**Aim of the exercise**
Every line of the following records that includes "toggle" should be copied.

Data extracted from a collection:
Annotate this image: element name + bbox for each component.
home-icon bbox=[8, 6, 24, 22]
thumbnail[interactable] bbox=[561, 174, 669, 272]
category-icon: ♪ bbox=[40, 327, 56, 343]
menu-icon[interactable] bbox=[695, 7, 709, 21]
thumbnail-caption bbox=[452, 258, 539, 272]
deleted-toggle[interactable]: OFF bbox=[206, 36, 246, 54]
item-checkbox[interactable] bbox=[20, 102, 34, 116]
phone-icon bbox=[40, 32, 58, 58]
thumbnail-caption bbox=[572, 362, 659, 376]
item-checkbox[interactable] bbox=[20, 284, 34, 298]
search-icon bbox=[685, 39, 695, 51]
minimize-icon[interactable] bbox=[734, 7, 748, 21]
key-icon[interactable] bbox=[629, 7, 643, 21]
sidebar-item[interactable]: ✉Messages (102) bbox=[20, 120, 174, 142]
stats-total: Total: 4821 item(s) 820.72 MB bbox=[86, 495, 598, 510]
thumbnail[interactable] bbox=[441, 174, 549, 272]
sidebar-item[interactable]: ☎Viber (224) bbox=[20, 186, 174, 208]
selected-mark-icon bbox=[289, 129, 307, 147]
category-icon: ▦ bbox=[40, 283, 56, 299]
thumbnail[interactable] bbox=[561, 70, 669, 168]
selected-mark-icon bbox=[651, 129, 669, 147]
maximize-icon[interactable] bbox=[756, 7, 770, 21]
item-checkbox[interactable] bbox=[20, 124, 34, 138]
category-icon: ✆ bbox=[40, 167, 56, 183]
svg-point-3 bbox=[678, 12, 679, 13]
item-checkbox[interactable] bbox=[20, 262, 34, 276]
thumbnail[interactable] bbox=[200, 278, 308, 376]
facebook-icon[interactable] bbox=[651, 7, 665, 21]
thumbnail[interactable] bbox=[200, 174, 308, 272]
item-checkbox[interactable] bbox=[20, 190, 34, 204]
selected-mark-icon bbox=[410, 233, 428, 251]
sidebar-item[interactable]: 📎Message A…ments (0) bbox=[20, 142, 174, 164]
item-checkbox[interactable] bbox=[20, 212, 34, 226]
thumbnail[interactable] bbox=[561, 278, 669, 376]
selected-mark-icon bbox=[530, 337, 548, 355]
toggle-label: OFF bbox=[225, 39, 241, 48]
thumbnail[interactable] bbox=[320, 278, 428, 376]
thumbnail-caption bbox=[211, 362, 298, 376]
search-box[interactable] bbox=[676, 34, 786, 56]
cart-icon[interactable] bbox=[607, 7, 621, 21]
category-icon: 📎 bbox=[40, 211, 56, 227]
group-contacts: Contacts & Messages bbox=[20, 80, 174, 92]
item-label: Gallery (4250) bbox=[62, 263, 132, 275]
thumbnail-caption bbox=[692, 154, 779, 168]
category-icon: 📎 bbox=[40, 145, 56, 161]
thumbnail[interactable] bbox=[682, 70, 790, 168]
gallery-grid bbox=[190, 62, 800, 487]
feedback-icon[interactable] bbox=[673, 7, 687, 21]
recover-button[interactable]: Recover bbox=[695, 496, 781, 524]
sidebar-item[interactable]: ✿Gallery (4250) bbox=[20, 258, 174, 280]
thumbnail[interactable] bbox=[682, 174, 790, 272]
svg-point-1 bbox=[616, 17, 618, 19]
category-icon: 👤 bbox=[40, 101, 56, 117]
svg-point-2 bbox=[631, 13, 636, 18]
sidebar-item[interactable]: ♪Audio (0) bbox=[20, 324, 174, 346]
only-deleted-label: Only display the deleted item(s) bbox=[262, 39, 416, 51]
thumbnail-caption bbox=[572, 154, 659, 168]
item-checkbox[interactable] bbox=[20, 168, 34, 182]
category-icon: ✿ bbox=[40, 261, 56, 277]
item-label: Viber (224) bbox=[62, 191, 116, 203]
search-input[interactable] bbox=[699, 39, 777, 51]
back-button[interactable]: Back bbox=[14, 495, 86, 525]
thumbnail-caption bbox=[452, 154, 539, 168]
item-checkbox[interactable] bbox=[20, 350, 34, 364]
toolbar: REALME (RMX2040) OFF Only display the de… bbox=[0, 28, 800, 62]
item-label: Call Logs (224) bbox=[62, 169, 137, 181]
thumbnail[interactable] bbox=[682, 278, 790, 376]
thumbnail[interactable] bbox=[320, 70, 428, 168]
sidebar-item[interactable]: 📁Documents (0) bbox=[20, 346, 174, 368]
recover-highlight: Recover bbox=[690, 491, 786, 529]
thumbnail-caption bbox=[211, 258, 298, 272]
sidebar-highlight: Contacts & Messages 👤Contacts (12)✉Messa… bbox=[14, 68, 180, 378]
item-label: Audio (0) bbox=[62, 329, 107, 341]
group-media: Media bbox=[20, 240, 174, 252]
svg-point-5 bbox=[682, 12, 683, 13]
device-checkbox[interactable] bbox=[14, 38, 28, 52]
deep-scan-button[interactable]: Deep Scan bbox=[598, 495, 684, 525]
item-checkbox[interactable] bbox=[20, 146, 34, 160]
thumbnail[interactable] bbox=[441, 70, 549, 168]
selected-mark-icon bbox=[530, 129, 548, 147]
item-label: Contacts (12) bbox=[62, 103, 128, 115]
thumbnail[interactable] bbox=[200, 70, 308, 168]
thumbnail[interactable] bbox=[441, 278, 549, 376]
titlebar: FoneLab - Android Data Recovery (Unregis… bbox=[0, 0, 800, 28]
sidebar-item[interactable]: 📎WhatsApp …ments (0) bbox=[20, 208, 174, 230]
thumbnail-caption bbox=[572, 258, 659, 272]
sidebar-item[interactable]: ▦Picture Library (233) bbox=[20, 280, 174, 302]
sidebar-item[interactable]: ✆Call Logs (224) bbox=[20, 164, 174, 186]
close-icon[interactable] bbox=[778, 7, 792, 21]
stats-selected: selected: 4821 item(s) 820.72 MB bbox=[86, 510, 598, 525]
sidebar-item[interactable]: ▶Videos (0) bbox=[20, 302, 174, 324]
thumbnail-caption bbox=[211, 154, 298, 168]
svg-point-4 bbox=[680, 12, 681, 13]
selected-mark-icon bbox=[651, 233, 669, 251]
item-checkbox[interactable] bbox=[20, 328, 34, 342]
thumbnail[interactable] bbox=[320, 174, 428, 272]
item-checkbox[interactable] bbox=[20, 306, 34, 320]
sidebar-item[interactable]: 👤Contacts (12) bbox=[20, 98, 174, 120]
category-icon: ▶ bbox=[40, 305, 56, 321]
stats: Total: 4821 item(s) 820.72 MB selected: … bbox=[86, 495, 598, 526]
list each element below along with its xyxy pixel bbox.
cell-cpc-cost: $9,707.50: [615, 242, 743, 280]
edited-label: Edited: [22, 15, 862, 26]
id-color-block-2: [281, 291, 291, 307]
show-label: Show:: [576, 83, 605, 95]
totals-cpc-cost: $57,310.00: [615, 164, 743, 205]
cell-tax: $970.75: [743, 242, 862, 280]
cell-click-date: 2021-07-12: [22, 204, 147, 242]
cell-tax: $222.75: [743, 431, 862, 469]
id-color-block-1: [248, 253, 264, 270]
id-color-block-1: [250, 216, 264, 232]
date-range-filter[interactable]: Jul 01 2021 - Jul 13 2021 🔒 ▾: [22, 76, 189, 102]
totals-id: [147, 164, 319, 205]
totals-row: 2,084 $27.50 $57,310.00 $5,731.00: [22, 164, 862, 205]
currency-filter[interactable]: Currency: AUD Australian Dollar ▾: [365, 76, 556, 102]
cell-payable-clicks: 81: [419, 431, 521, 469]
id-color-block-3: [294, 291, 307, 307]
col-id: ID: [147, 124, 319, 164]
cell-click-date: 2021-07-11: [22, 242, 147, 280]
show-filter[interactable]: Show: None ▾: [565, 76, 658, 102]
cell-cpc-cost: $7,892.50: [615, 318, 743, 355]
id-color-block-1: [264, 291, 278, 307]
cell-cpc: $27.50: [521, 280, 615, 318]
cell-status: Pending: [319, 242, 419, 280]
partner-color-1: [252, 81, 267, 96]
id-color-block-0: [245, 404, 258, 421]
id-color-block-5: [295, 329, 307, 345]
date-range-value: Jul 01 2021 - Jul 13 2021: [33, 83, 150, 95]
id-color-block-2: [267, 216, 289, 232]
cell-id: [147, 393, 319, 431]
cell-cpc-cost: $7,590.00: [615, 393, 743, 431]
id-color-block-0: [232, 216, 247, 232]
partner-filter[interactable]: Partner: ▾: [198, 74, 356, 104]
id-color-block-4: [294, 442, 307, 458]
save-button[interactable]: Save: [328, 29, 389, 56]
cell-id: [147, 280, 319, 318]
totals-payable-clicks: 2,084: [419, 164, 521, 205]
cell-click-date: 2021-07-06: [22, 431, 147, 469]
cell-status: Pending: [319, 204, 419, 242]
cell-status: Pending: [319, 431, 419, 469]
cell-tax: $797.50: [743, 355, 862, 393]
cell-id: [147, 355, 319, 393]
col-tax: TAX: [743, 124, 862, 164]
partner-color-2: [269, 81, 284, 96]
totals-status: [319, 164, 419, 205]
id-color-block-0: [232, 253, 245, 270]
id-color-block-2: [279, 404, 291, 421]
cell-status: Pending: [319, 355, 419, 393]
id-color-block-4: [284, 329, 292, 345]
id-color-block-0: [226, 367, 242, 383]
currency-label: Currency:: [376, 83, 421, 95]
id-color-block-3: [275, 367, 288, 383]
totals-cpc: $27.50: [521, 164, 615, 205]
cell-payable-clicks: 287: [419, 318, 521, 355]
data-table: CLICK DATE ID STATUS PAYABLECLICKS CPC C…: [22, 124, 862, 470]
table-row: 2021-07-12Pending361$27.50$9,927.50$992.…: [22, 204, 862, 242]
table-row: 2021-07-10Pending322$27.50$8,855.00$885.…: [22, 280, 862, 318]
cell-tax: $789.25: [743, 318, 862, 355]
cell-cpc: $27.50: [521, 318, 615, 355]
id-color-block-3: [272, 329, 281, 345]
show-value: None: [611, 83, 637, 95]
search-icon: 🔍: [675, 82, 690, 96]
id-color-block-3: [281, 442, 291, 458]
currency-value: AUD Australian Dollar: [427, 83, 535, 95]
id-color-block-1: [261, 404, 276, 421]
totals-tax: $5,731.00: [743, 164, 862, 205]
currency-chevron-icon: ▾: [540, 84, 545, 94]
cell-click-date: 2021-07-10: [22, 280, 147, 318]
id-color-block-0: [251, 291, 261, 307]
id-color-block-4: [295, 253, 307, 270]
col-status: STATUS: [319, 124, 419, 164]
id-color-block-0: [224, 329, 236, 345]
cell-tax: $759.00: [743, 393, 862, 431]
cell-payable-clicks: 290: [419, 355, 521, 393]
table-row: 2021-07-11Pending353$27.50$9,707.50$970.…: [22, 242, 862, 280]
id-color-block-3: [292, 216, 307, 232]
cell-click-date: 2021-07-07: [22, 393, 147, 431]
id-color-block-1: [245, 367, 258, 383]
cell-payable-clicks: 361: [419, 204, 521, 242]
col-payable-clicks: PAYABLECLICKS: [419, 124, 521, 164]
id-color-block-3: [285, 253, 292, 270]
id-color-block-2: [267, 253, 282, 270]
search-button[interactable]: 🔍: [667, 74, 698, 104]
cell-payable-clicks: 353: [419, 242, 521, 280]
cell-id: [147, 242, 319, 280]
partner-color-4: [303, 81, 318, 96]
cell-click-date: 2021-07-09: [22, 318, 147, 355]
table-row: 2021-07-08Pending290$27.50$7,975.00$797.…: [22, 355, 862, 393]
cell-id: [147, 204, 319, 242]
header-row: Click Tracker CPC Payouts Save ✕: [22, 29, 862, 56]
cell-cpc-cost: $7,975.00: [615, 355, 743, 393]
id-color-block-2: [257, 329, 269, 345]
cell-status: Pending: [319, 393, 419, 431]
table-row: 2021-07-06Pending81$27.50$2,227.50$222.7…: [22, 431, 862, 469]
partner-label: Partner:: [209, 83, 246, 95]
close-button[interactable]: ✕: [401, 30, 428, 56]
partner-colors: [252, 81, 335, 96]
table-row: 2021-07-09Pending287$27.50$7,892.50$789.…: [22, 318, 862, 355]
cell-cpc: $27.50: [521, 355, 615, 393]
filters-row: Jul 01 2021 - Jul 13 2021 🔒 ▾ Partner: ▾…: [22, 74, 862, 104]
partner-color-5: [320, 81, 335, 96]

**Task solution**
deleted-toggle[interactable]: OFF bbox=[206, 36, 246, 54]
toggle-label: OFF bbox=[225, 39, 241, 48]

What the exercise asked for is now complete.